Ferry service is critical to the economic well-being of both sides of the Hudson River. The plan for an uninterrupted, waterfront park along the Hudson is critical to the well-being of Hoboken. The two are not mutually exclusive. A year ago NJ Transit, a public entity, and NY Waterway, a privately owned ferry service, hatched a secret plan to locate a diesel refueling depot, major repair operation, boat storage, and sanitary wastewater disposal facility at the Union Dry Dock site on Sinatra Drive between Maxwell Place Park and the skateboard park.
Last November, NY Waterway bought Union Dry Dock for $11.5 million. Last January and again in April, without any discussions with the City of Hoboken, NJ Transit was poised to acquire the site and lease it back to the ferry operator.

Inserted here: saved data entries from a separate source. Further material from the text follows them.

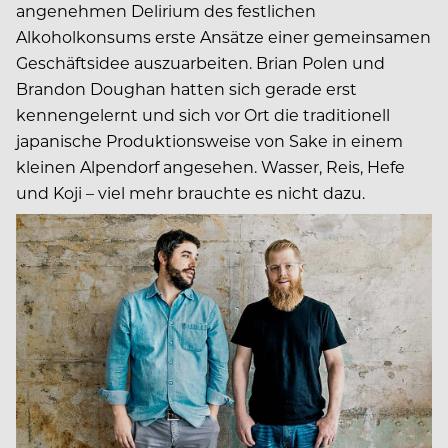
angenehmen Delirium des festlichen
Alkoholkonsums erste Ansätze einer gemeinsamen
Geschäftsidee auszuarbeiten. Brian Polen und
Brandon Doughan hatten sich gerade erst
kennengelernt und sich vor Ort die traditionell
japanische Produktionsweise von Sake in einem
kleinen Alpendorf angesehen. Wasser, Reis, Hefe
und Koji – viel mehr brauchte es nicht dazu.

Fortunately, Mayor Bhalla with overwhelming support from the Hoboken community was able to thwart the NJ Transit Board from acting. Of great significance is the fact that by locating a refueling/maintenance facility at this site, the unique, natural, sandy beach just to the north of Union Dry Dock would be made unusable due to pollution in the air and water. No other beach like this exists along the Hudson River south of the George Washington Bridge. Each year, thousands of people are able to kayak and paddleboard here. Just as important are the prime fishing spot and Skateboard Park immediately to the south. These and many other public areas and activities would come to a halt or be seriously diminished.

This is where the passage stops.